To do → The expected response is the full listing, retyped exactly, without its images.

Information →
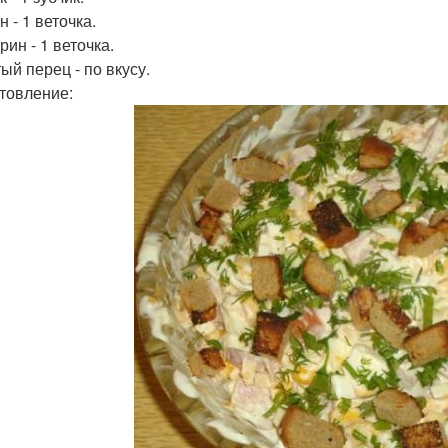
 - 1 веточка.
ин - 1 веточка.
ый перец - по вкусу.
товление:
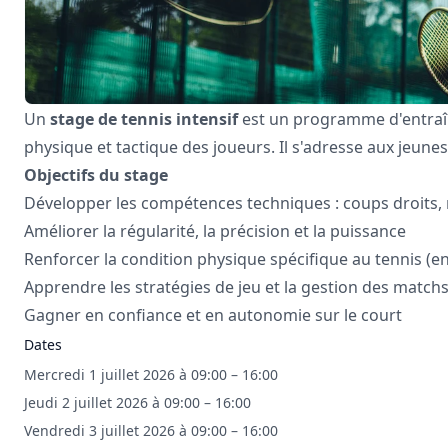
Un
stage de tennis intensif
est un programme d'entraî
physique et tactique des joueurs. Il s'adresse aux jeun
Objectifs du stage
Développer les compétences techniques : coups droits, r
Améliorer la régularité, la précision et la puissance
Renforcer la condition physique spécifique au tennis (e
Apprendre les stratégies de jeu et la gestion des match
Gagner en confiance et en autonomie sur le court
Dates
Mercredi 1 juillet 2026 à 09:00 – 16:00
Jeudi 2 juillet 2026 à 09:00 – 16:00
Vendredi 3 juillet 2026 à 09:00 – 16:00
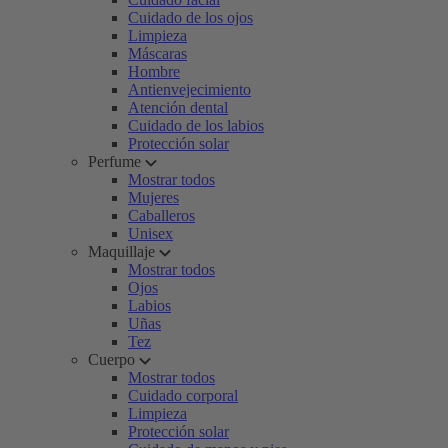
Cuidado de los ojos
Limpieza
Máscaras
Hombre
Antienvejecimiento
Atención dental
Cuidado de los labios
Protección solar
Perfume
Mostrar todos
Mujeres
Caballeros
Unisex
Maquillaje
Mostrar todos
Ojos
Labios
Uñas
Tez
Cuerpo
Mostrar todos
Cuidado corporal
Limpieza
Protección solar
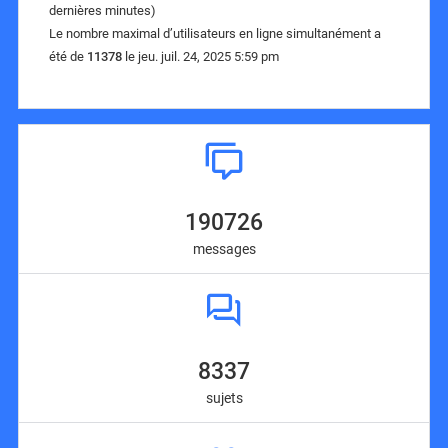
dernières minutes)
Le nombre maximal d’utilisateurs en ligne simultanément a
été de
11378
le jeu. juil. 24, 2025 5:59 pm
190726
messages
8337
sujets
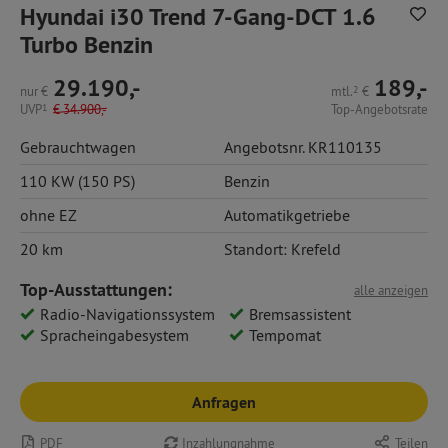
Hyundai i30 Trend 7-Gang-DCT 1.6
Turbo Benzin
29.190,-
189,-
nur
€
mtl.
2
€
UVP
1
€
34.900,-
Top-Angebotsrate
Gebrauchtwagen
Angebotsnr. KR110135
110 KW (150 PS)
Benzin
ohne EZ
Automatikgetriebe
20 km
Standort: Krefeld
Top-Ausstattungen:
alle anzeigen
Radio-Navigationssystem
Bremsassistent
Spracheingabesystem
Tempomat
Anfragen
PDF
Inzahlungnahme
Teilen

Response to this task →
 - 1 веточка.
ин - 1 веточка.
ый перец - по вкусу.
товление:
Un
stage de tennis intensif
est un programme d'entraî
physique et tactique des joueurs. Il s'adresse aux jeun
Objectifs du stage
Développer les compétences techniques : coups droits, r
Améliorer la régularité, la précision et la puissance
Renforcer la condition physique spécifique au tennis (e
Apprendre les stratégies de jeu et la gestion des match
Gagner en confiance et en autonomie sur le court
Dates
Mercredi 1 juillet 2026 à 09:00 – 16:00
Jeudi 2 juillet 2026 à 09:00 – 16:00
Vendredi 3 juillet 2026 à 09:00 – 16:00
Cuidado de los ojos
Limpieza
Máscaras
Hombre
Antienvejecimiento
Atención dental
Cuidado de los labios
Protección solar
Perfume
Mostrar todos
Mujeres
Caballeros
Unisex
Maquillaje
Mostrar todos
Ojos
Labios
Uñas
Tez
Cuerpo
Mostrar todos
Cuidado corporal
Limpieza
Protección solar
dernières minutes)
Le nombre maximal d’utilisateurs en ligne simultanément a
été de
11378
le jeu. juil. 24, 2025 5:59 pm
190726
messages
8337
sujets
Hyundai i30 Trend 7-Gang-DCT 1.6
Turbo Benzin
29.190,-
189,-
nur
€
mtl.
2
€
UVP
1
€
34.900,-
Top-Angebotsrate
Gebrauchtwagen
Angebotsnr. KR110135
110 KW (150 PS)
Benzin
ohne EZ
Automatikgetriebe
20 km
Standort: Krefeld
Top-Ausstattungen:
alle anzeigen
Radio-Navigationssystem
Bremsassistent
Spracheingabesystem
Tempomat
Anfragen
PDF
Inzahlungnahme
Teilen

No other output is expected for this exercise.